Moreover, companies that implemented security solutions and were aggressive in their approach to network security reduced their risk of attack by over 50%, Mr. Yoran said.
Targeted attacks continued to affect very large companies the most, and some industries were more targeted than others.
Power and energy companies continued to show the highest rate of both attack volume and severe incidents. Companies in the study each sustained 987 attacks on average, and 60% had at least one severe event.
Financial-services companies, long choice targets and early adopters of security technologies, each sustained an average of 689 attacks. The incidents of serious attacks rose -- as 48% faced a serious event, compared with 28% in the first half of the year, Symantec said.

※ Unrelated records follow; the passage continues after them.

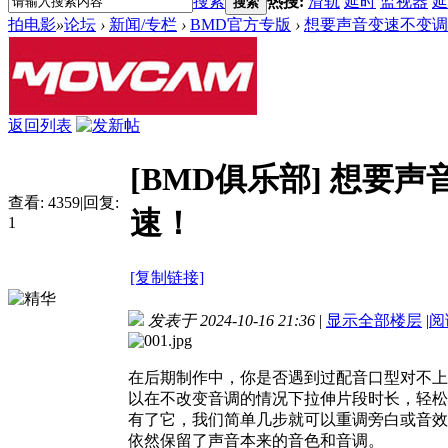
搜索
热搜:
滑轨
延时
监视器
延
搜索
拍电影
»
论坛
›
新闻/专栏
›
BMD官方专版
›
想要声音变速不变调？试试D
返回列表
[BMD俱乐部]
想要声音
查看:
4359
|
回复:
速！
1
[复制链接]
发表于 2024-10-16 21:36
|
显示全部楼层
|
阅
在后期制作中，你是否遇到过配音口型对不上、勉
以在不改变音调的情况下拉伸片段时长，轻松
有了它，我们简单几步就可以重调旁白或音效
依然保留了声音本来的音色和音调。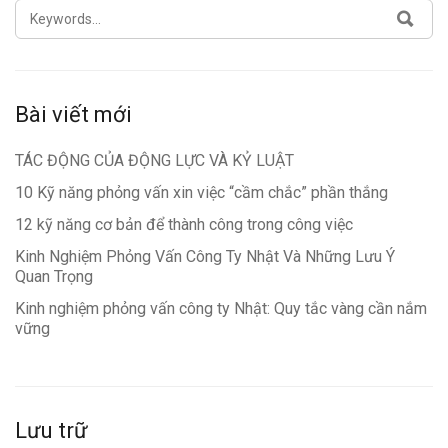
SEARCH
SEA
FOR:
Bài viết mới
TÁC ĐỘNG CỦA ĐỘNG LỰC VÀ KỶ LUẬT
10 Kỹ năng phỏng vấn xin việc “cầm chắc” phần thắng
12 kỹ năng cơ bản để thành công trong công việc
Kinh Nghiệm Phỏng Vấn Công Ty Nhật Và Những Lưu Ý
Quan Trọng
Kinh nghiệm phỏng vấn công ty Nhật: Quy tắc vàng cần nắm
vững
Lưu trữ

Nonprofit companies in Symantec's sample, which included several high-profile activist groups, saw a 43% rise in attack volume and organizations seeing severe events increased by five percentage points.
A look at attacks Symantec traced for customers showed that about half traced to company insiders and half to outside intruders. Attacks by insiders tend to take a much higher financial toll because the individual is more familiar with the target system and knows how to steal valuable content.

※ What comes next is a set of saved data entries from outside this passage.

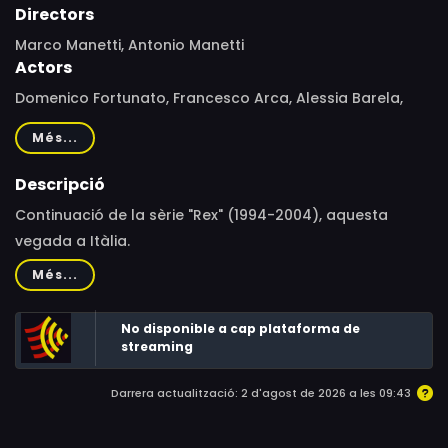
Directors
Marco Manetti, Antonio Manetti
Actors
Domenico Fortunato, Francesco Arca, Alessia Barela,
Massimo Reale, Francesca Cuttica, Marco Mario De
Més...
Notaris, Daniela Piperno, Giovanni Calcagno
Descripció
Continuació de la sèrie "Rex" (1994-2004), aquesta
vegada a Itàlia.
Més...
No disponible a cap plataforma de
streaming
Darrera actualització: 2 d'agost de 2026 a les 09:43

Ten countries were the point of origin for the vast majority of attacks, with the U.S. and South Korea topping the list.
In the second half of 2002, 35% of attacks originated in the U.S., which has the largest Internet infrastructure and user base in the world, up from 30% in the year-ago period. About 13% of attacks originated in South Korea, up from 8.8%.
But South Korea was the No. 1 culprit on a per-user basis among countries with more than one million Internet users. Perhaps riding rapid growth in high-speed Internet connections there, South Korea jumped from the No. 4 spot. Meanwhile, the former leader, Israel, dropped down to No. 10 as its total attack volume fell about 50%. The U.S. didn't make this list.
Iran and Kuwait topped the per-user ranking for countries with between 100,000 and a million users, with a spate of Eastern European and Latin American countries filling out the top 10.